Priebus, who has imported a sizable part of the White House staff from his last perch at the Republican National Committee, was also seen watching the Super Bowl with Trump at Mar-a-Lago. Bannon and company are more ideologically aligned with the president, and there’s no evidence Trump is shifting anywhere on policy. But as Haberman and Thrush report, Priebus is offering Trump another way to approach his presidency that achieves his goals and avoids self-destruction. The turmoil over the travel ban may have been a good example for Trump of how not to run things. The widespread praise for his nomination of Neil Gorsuch to the Supreme Court—and the willingness of Trump to listen to outside experts in order to find and select Gorsuch—could offer him a positive case for embracing more conventional strategy.
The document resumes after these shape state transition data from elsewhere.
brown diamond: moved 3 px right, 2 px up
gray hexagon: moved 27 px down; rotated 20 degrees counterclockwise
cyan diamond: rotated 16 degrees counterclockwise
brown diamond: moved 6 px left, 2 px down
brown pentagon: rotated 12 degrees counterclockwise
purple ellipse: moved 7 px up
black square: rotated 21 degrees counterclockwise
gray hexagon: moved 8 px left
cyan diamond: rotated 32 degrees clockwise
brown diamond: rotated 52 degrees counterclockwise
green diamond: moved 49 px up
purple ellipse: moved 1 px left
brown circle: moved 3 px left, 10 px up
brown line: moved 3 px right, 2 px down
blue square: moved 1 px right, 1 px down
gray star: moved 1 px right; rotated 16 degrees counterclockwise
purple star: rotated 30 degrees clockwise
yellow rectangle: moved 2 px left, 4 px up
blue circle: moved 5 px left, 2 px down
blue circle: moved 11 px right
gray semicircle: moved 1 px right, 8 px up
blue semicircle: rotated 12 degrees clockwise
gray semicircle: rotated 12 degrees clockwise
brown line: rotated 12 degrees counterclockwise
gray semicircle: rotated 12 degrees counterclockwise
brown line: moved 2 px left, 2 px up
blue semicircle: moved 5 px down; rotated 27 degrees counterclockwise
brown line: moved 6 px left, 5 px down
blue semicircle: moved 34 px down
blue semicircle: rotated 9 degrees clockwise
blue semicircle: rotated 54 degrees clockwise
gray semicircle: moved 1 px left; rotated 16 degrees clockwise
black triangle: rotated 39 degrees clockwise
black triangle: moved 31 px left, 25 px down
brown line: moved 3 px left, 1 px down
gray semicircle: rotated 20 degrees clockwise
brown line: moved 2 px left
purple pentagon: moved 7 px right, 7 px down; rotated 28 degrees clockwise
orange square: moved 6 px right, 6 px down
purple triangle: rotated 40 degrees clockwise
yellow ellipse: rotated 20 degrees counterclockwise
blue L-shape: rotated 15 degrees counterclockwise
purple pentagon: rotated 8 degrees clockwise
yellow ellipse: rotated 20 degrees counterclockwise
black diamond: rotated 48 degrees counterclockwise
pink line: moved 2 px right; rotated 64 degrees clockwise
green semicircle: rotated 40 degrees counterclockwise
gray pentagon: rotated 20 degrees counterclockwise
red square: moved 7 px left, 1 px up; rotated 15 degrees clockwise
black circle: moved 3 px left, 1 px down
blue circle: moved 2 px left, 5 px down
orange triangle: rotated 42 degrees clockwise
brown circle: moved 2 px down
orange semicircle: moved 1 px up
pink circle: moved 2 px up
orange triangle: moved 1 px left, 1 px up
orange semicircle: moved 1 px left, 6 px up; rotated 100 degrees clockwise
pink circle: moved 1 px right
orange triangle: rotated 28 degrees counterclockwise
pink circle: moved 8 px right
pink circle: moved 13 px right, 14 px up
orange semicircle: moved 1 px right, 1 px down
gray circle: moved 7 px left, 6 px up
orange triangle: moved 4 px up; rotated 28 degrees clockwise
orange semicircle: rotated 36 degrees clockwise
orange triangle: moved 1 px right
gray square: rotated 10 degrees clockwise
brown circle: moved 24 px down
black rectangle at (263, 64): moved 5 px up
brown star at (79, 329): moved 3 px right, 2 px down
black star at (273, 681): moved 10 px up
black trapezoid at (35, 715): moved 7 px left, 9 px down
In Ronald Reagan’s first term, White House chief of staff James Baker was out-of-step ideologically with the front-line soldiers of the Reagan revolution. Baker was also viewed suspiciously by Nancy Reagan, and some conservatives tried to oust him from his job (only to be reproached by Reagan). But Baker’s knowledge of Washington and his singular purpose of implementing the president’s agenda were a big part of making Reagan’s first four years in office a success. Priebus may be looking to the Baker precedent. The question is, will Trump follow Reagan’s lead?

The Gorsuch Gambit

Speaking of Reagan, Trump’s best tribute to the Gipper so far in his short presidency is the nomination of Gorsuch to succeed the late Antonin Scalia. Gorsuch approaches the law from an originalist philosophy set forth largely by Scalia, a Reagan appointee, making the Colorado native a natural heir, as Terry Eastland wrote in an editorial for the latest issue of THE WEEKLY STANDARD.

Also worth a read from our new issue is Fred Barnes’s tick-tock report of how Trump came to select Gorsuch for the job. Read a snippet below:

When Donald Trump released his first list of potential Supreme Court nominees last May, Neil Gorsuch’s name was not on it. The inner circle of Trump’s advisers were aware of Gorsuch’s lofty reputation as a judge. Still, they kept him off the list because they hadn’t fully studied his judicial record, his years as a private lawyer, and his personal life. Once they did, he impressed them, in the words of a Trump researcher, as “almost too perfect.” But the candidate’s advisers—Steve Bannon, lawyer Donald McGahn, and Federalist Society executive vice president Leonard Leo—weren’t ready to single him out. Instead, in September, they expanded the list from 11 to 21 candidates. And a main reason was to put Gorsuch’s name on it. But by adding 10 more names, it didn’t create a stir or look like favoritism.